I'm the first to admit that if there's ever an excuse to go out for breakfast I'll take it. Sunday sleep in, no milk, no gluten free bread in the house, no oil to fry the bacon and eggs, "...but hun , I just don't feel like cooking breakfast....so lets...ummm...go out" insert insane looking cheeky grin here. I've also been known to meet up with girlfriends purely to walk to a breakfast spot, indulge and then walk home, cos what's better than walking off your bacon and eggs before you've even eaten them?!
...and all that without even getting me started on the coffee...oh the delicious, thick crema and the heady, strong espresso aroma that fills breakfast joints is enough of an excuse on it's own if you ask me!
However, I digress, this is a cooking and baking blog is it not? So, I should share that yes, every now and then I also make breakfast; cheesy scrambled eggs, baked eggs , baked beans or hashbrowns , yep I love breakfast.
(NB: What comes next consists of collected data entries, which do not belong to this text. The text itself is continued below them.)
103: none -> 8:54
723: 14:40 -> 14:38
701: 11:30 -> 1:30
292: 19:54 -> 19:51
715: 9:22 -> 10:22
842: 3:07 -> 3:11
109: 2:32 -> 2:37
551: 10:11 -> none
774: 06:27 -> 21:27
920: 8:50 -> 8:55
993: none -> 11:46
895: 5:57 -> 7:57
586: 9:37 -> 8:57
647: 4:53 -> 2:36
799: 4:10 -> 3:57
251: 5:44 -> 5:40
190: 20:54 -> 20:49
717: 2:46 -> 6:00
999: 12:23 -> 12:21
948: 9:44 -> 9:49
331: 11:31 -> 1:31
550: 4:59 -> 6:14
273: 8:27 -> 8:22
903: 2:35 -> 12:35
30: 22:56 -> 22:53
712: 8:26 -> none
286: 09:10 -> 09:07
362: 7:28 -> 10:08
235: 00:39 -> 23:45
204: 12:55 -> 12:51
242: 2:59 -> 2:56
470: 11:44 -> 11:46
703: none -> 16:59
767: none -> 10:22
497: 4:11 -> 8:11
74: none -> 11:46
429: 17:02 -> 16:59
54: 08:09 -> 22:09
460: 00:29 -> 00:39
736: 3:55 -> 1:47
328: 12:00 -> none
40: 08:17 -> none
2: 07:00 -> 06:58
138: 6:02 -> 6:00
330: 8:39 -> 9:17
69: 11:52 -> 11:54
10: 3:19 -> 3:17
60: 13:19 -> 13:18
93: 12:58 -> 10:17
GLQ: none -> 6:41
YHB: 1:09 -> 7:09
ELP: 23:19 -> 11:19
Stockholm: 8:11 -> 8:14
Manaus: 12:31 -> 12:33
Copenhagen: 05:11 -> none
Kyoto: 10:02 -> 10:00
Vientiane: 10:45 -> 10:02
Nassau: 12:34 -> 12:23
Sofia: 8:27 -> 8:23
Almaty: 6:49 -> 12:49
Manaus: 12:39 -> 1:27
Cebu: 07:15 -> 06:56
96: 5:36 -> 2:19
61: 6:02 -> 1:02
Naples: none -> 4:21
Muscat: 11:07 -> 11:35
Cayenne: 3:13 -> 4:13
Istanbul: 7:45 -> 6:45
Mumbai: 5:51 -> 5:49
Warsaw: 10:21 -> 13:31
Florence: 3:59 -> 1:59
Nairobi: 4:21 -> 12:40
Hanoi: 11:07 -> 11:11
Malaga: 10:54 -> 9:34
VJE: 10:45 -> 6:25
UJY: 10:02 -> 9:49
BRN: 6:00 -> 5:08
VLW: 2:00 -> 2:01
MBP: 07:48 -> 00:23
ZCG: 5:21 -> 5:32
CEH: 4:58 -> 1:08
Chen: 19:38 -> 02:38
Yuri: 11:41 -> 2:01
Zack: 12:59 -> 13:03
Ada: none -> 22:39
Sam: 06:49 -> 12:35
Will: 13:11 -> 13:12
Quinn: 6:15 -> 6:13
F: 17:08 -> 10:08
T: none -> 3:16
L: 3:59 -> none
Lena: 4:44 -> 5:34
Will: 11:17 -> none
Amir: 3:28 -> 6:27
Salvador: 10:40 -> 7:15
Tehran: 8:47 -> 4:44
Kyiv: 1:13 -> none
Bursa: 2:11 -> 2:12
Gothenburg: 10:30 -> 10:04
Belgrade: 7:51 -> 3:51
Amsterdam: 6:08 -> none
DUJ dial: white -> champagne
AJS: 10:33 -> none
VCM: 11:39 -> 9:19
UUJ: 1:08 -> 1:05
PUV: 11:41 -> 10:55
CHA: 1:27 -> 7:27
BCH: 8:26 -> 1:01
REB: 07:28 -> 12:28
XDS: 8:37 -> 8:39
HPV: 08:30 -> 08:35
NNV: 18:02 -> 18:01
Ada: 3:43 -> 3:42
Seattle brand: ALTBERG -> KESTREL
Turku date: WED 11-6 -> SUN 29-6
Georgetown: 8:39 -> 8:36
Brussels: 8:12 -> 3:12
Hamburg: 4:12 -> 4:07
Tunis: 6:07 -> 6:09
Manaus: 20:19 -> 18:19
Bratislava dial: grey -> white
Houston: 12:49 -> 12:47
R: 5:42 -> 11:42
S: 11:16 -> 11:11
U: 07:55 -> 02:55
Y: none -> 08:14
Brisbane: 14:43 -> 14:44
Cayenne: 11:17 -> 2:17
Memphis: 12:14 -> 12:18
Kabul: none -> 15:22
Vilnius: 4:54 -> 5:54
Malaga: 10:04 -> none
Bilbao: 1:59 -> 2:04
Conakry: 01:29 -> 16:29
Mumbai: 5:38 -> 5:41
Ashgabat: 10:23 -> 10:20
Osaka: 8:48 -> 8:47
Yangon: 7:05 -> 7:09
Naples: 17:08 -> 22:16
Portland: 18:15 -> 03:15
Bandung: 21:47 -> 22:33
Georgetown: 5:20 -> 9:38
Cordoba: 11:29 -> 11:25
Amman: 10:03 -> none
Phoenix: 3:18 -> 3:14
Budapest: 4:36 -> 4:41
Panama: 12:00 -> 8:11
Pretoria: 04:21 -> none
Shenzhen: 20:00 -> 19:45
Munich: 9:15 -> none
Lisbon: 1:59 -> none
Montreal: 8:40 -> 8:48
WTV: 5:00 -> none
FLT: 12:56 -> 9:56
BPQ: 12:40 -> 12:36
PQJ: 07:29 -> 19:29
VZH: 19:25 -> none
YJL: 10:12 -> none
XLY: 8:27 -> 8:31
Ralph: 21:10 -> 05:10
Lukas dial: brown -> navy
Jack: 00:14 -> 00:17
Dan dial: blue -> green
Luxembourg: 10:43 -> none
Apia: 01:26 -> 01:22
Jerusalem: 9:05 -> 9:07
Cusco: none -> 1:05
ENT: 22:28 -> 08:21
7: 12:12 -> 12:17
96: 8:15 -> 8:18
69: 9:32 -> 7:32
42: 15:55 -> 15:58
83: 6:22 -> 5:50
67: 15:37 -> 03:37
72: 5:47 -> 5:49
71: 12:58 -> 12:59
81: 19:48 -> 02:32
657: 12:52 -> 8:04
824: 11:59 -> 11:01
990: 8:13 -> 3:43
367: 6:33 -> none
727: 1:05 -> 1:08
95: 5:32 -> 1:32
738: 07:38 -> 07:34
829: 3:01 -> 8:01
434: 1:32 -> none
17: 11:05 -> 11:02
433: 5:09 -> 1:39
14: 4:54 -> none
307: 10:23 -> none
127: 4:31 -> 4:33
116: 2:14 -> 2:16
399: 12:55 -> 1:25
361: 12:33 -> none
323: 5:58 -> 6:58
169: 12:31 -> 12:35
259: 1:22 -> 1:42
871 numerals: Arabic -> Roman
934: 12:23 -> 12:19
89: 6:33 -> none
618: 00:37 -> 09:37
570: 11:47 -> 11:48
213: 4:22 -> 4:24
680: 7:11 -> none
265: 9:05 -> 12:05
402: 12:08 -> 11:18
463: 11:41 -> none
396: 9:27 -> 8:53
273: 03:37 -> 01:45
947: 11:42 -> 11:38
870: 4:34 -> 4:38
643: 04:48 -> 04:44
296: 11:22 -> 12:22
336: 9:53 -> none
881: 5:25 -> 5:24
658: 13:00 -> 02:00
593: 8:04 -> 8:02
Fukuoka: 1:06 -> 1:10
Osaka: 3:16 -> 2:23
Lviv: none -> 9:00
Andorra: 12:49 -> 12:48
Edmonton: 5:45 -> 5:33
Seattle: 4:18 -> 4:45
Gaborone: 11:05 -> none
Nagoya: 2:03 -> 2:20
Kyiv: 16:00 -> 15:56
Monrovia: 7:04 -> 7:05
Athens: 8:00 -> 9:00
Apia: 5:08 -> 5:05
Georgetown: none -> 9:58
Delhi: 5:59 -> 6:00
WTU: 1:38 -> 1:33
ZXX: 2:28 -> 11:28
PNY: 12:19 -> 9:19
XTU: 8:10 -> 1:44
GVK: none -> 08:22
Funnily enough, I rarely make pancakes anymore. Pancakes were always something my brother and I made as soon as we could measure the ingredients and heat up a fry pan. My little brother's concoctions were usually...well, lets just say he and a friend made them once and they were green, with 100's and 1000's and my brother likes his panckaes cooked on one side only. Yuck - I know and I've not even mentioned how two 13year old boys can manage to get green pancake mix over every inch of the kitchen bench, dripping into the cutlery drawer and then innocently become deaf at my disgust and vow to definitely NOT do the dishes this time. Alas, I could never stand the mess long enough for him to ever get round to doing them himself! (Little brother, if you're reading this, I love you even though you are dishwasher deaf and have disgusting taste in pancakes!)
On the upside - yes there is one, if you're still here?!? - these gluten free ricotta pancakes are, thankfully, not at all green, nor raw and although the addition of 100's and 1000's would be quite pretty, I find the addition would be just too crunchy to go with the slightly sour stewed plums and rich double cream that I've chosen to top these golden rounds with. Perfect for your weekend breakfast, at 8am or 1.30pm - who cares - it's pancakes and I ate them all!
The ingredients for these pancakes were kindly supplied to me on behalf of Coeliac Awareness Week, this March 13th - 20th 2012, which aims to raise the awareness of Coeliac Disease (CD) and the need to get tested for CD. 1 in 100 Australians suffer from CD, yet 75percent remain undiagnosed. I urge you, don't take as long as I did to get tested, as when you've got an answer and a way forward you don't need to wonder anymore about why you're falling sleeping at your desk after lunch every day, have no energy and are unhealthy, pale as a weak soy, decaf latte and your nails are constantly breaking, you can take that way forward and turn yourself back into a healthy person.
In the spirit of Coeliac Awareness Week, I thought I'd also take this opportunity to list a few upcoming Gluten Free events happening around Australia in 2012, I might even see you at one of them!
May 11 & 12 - The Gluten Free Food Expo - Brisbane, Queensland
August 24-25 - Gluten Free Expo - Sydney, New South Wales
September 15 - Gluten Free Expo & Conference, Melbourne, Victoria
Gluten Free Ricotta Pancakes
Makes about 6 goodsized pancakes - Recipe from Coeliac Australia
1/2cup (145g) full fat ricotta cheese
1tbslp vegetable or canola oil
1/2cup (100g) rice flour
1tsp gluten free baking powder
1/2cup (125ml) milk
In a medium bowl whisk together the eggs, ricotta, oil and milk until smooth.
Stir in the remaining ingredients and mix til smooth.
Heat a large frypan and grease with a small knob of butter (about 1/2tsp) till quite hot, pour a ladleful of pancake batter onto the frypan and cook. You'll need to reduce the temperature to about medium at this stage, you don't want crunchy pancakes! You want little bubbles to appear in the top of the pancake, that's when it's ready to flip, so flip it over and cook it for another 30seconds to a minute.
Transfer to a warmed plate and cover. Repeat with remaining pancake mixture, regreasing your pan every couple of pancakes.
Brown Sugar Plum Compote
Makes about 1 1/2cups
8blood plums, halved with stones removed
2tblspns brown sugar
Place plums, sugar and 60ml water in a heavy based saucepan and bring to a simmer over medium heat. Simmer for 8-12minutes until softened and allow to cool.
Serve warm over the gluten free ricotta pancakes with a dollop or two of double cream or a creamy gluten free vanilla yoghurt.
Best enjoyed with a clear conciences when one should be eating lunch.